In a recent report by Arthur AI, researchers conducted a comprehensive study comparing the performance of top AI models from Meta, OpenAI, Cohere, and Anthropic. The study focused on the models’ tendency to "hallucinate," or fabricate information, with some models exhibiting this behavior more than others. According to the findings, Cohere’s AI was found to hallucinate the most, while OpenAI’s GPT-4 performed the best overall, hallucinating less than its predecessor, GPT-3.5, especially in math-related questions.
Misinformation generated by AI systems has become a pressing issue, particularly as generative AI gains popularity leading up to the 2024 U.S. presidential election. This report from Arthur AI is the first to comprehensively examine rates of hallucination, rather than simply providing a single number for comparison. Adam Wenchel, co-founder and CEO of Arthur, emphasized the importance of understanding how AI models perform in real-world scenarios, rather than relying solely on benchmark tests. The study also explored the models’ ability to hedge their answers with warning phrases to mitigate risks, with GPT-4 showing a relative increase in hedging compared to GPT-3.5.
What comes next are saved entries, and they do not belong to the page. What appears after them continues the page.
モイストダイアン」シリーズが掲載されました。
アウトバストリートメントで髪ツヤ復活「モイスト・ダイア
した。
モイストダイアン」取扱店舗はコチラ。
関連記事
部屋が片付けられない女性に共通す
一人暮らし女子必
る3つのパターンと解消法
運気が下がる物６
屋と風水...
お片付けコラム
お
AI Models Vary in the Rate of Hallucination, According to Researchers
Researchers from Arthur AI have conducted a comprehensive study comparing the top AI models from Meta, OpenAI, Cohere, and Anthropic. The study focused on the models’ tendency to "hallucinate," or fabricate information. The findings reveal significant variations among the models, with some exhibiting a higher rate of hallucination than others. Cohere’s AI was found to hallucinate the most, while Meta’s Llama 2 had more overall hallucinations than GPT-4 and Claude 2. Interestingly, GPT-4 performed the best overall, with fewer instances of hallucination compared to its predecessor, GPT-3.5.
Different AI Models Excel in Different Areas
The report highlights the unique strengths and weaknesses of each AI model. For instance, if we were to assign superlatives, GPT-4 from OpenAI would excel in math, Llama 2 from Meta would be average, Claude 2 from Anthropic would be best at recognizing its limitations, and Cohere AI would have the most hallucinations and confidently provide incorrect answers. The study from Arthur AI comes at a time when misinformation generated by AI systems is a pressing concern, especially in the lead-up to the 2024 U.S. presidential election.
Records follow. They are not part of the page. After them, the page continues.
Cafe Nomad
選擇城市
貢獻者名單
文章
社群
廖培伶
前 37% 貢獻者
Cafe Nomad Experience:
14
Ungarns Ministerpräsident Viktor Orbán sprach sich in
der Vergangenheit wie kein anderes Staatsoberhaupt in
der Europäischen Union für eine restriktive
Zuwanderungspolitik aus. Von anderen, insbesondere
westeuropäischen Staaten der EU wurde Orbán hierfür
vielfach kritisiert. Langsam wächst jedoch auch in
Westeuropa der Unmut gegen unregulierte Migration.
Understanding AI Hallucination and the Experiment Conducted
AI hallucinations occur when large language models (LLMs) generate false information as if it were factual. To test the models’ propensity for hallucination, the researchers conducted experiments in various categories, including combinatorial mathematics, U.S. presidents, and Moroccan political leaders. The questions posed were designed to challenge the models’ reasoning abilities. Overall, GPT-4 performed the best, significantly reducing the rate of hallucination compared to GPT-3.5. On math questions alone, GPT-4 hallucinated between 33% and 50% less, depending on the category. In contrast, Llama 2 hallucinated more frequently than GPT-4 and Claude 2.
Hedging and Self-Awareness Among AI Models
In a second experiment, the researchers examined how the AI models hedged their answers with warning phrases to mitigate potential risks. GPT-4 showed a 50% increase in hedging compared to GPT-3.5. This finding aligns with anecdotal evidence from users who found GPT-4 more frustrating to use. In contrast, Cohere’s AI model did not hedge at all in its responses. Claude 2 demonstrated the most reliability in terms of "self-awareness," accurately gauging what it knows and doesn’t know, and only answering questions for which it had sufficient training data.
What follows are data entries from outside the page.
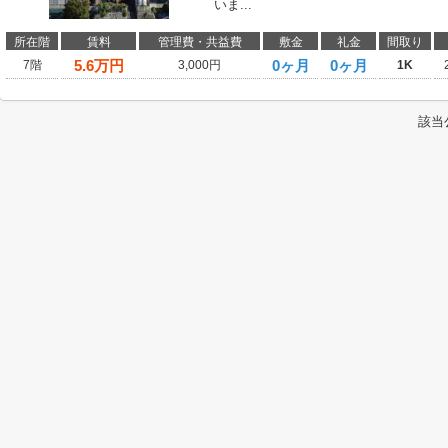
いま...
所在階
賃料
管理費・共益費
敷金
礼金
間取り
5.6
万円
0ヶ月
0ヶ月
7階
3,000円
1K
該当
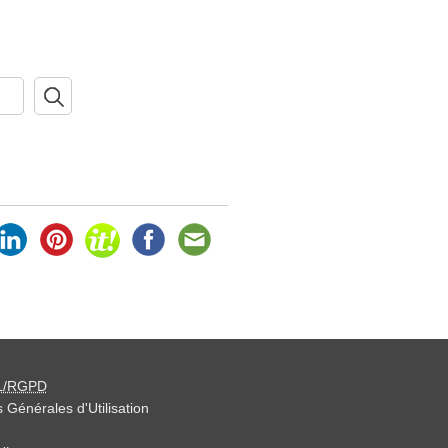
L/RGPD
 Générales d'Utilisation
Key Takeaways for Users and Businesses
The researchers emphasize the importance of testing AI models on specific workloads. They suggest that benchmarks alone do not provide an accurate representation of real-world performance. Instead, understanding how an AI model performs for a particular task is crucial. Businesses and users should assess performance based on their specific requirements. The study from Arthur AI sheds light on the varying capabilities and limitations of different AI models, helping users make informed decisions about which model is best suited for their needs.
In conclusion, the study by Arthur AI reveals significant differences in the rate of hallucination among top AI models. GPT-4 emerged as the best-performing model, exhibiting a lower rate of hallucination compared to its predecessor, GPT-3.5. The findings underscore the importance of thoroughly testing AI models for specific tasks and understanding their performance in real-world applications. By doing so, users and businesses can harness the power of AI while mitigating the risks associated with hallucination and misinformation.